To get the dataset, in your terminal run the following commands:

`wget http://ai.stanford.edu/~amaas/data/sentiment/aclImdb_v1.tar.gz`

`gunzip aclImdb_v1.tar.gz`

`tar -xvf aclImdb_v1.tar`

### Tokenizing

In [2]:
sl=1000
vocab_size=200000

In [3]:
PATH='data/aclImdb/'

names = ['neg','pos']
trn,trn_y = texts_labels_from_folders(f'{PATH}train',names)
val,val_y = texts_labels_from_folders(f'{PATH}test',names)

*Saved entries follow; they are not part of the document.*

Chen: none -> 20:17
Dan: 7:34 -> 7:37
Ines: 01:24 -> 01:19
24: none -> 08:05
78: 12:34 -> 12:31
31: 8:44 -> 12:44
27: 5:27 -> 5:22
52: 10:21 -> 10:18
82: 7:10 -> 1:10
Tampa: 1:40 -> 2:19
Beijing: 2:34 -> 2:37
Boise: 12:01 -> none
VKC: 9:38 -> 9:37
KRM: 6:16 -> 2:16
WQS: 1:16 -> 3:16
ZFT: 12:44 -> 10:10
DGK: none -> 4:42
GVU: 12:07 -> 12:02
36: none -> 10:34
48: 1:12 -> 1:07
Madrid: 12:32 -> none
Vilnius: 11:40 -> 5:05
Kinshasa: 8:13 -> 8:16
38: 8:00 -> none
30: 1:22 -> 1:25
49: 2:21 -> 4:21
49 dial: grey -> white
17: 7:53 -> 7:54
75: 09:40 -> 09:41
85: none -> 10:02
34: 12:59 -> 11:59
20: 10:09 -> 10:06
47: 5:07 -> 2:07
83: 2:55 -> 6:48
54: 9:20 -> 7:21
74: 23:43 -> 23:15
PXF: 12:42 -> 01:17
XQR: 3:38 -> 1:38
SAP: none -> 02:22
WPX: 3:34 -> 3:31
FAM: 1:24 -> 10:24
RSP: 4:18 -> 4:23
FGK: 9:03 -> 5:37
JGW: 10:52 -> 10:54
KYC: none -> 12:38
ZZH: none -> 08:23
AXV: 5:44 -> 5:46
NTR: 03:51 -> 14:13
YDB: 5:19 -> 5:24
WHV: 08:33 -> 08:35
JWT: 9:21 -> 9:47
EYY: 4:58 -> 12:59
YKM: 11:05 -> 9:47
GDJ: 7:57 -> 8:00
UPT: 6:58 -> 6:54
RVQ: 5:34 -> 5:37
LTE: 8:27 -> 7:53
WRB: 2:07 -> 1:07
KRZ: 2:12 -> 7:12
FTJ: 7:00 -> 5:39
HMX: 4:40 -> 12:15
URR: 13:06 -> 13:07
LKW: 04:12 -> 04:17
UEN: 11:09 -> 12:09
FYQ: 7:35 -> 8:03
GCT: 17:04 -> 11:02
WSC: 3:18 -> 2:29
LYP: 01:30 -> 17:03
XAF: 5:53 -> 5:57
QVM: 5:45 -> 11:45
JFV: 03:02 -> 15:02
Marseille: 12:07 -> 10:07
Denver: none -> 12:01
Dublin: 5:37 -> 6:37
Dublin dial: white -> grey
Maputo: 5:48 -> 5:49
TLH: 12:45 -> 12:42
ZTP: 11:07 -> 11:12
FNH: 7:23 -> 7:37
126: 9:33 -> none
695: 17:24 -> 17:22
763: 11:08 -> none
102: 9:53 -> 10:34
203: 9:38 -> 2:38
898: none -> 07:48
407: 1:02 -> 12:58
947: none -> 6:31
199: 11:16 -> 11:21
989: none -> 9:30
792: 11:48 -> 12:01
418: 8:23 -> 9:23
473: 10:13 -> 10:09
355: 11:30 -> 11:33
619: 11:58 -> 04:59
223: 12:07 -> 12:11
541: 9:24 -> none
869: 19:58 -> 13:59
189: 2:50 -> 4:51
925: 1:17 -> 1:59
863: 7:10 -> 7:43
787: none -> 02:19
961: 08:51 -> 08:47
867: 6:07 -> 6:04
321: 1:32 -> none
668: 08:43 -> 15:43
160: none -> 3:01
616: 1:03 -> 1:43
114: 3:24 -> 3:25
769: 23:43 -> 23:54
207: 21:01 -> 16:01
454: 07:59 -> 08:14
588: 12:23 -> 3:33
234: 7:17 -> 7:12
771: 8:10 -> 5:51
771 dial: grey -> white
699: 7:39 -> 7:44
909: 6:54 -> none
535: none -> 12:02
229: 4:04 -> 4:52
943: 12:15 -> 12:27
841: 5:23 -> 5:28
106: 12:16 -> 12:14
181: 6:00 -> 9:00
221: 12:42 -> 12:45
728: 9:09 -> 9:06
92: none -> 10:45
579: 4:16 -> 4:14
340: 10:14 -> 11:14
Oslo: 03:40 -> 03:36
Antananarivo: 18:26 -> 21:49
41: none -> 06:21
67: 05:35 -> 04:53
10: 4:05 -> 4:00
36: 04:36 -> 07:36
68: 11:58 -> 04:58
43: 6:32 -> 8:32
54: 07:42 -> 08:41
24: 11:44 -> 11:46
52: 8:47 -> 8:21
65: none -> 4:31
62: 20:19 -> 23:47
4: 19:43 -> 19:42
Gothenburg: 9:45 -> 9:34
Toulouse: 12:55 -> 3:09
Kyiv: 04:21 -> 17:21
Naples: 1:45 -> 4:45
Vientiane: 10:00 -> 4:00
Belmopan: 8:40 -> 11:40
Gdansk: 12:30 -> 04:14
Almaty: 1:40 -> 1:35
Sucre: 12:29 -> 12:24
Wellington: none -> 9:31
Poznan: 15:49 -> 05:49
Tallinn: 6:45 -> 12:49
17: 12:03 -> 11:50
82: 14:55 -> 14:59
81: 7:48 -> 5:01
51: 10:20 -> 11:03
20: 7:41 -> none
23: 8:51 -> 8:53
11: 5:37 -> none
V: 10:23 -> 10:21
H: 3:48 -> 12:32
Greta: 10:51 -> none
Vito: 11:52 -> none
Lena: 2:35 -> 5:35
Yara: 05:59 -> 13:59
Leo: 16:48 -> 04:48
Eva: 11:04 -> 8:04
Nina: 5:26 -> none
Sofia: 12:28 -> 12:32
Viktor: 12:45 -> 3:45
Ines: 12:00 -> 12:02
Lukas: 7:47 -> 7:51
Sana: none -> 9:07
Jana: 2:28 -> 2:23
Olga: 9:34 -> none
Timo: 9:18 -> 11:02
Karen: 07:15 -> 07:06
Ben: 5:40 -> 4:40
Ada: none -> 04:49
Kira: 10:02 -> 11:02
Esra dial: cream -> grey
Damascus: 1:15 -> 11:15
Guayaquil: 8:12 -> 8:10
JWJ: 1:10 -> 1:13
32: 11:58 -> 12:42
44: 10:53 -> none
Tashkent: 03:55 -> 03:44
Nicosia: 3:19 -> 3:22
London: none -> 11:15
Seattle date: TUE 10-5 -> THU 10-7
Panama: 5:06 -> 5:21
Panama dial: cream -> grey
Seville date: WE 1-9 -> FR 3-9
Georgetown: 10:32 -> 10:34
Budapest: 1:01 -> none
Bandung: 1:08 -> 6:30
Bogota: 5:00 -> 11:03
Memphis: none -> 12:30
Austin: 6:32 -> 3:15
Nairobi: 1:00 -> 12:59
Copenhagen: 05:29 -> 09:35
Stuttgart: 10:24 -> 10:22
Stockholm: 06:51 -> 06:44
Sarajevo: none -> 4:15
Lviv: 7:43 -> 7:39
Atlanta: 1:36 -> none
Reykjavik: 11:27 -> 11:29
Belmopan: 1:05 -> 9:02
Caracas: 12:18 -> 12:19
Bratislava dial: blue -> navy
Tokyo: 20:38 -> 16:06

Here is the text of the first review:

In [4]:
trn[0]

'This is the first of these "8 Films To Die For" collection that I\'ve seen and it\'s certainly not made me want to see any of the rest...although I\'ve heard at least a couple of them are decent. I don\'t know, this wasn\'t terrible but it didn\'t really do much for me. Your basic dysfunctional cannibal family in suburbia kind of thing, mom & dad died, the family sold the farm & moved to San Francisco (?) where they continued to bring home stray food sources whenever possible. The best part of this was the creepy Goth sister, who of course invites a friend over from school that never leaves. Anyway, of course we have a butcher shop in the basement and so on and so on. This family is sort of like the white-bread version of the Sawyer Clan, they\'re nasty & they do bad things but they ain\'t go no soul. I see a lot of reviews from people that liked this, and I guess I don\'t know what I missed, but I found it to be very mediocre & I wouldn\'t recommend it to anyone, really. 4 out of 10.

In [5]:
trn_y[0]

0

[`CountVectorizer`](http://scikit-learn.org/stable/modules/generated/sklearn.feature_extraction.text.CountVectorizer.html) converts a collection of text documents to a matrix of token counts (part of `sklearn.feature_extraction.text`). Here is how you specify parameters to the CountVectorizer. We will be working with the top 200000 unigrams, bigrams and trigrams.

In [6]:
veczr = CountVectorizer(ngram_range=(1,3), tokenizer=tokenize, max_features=vocab_size)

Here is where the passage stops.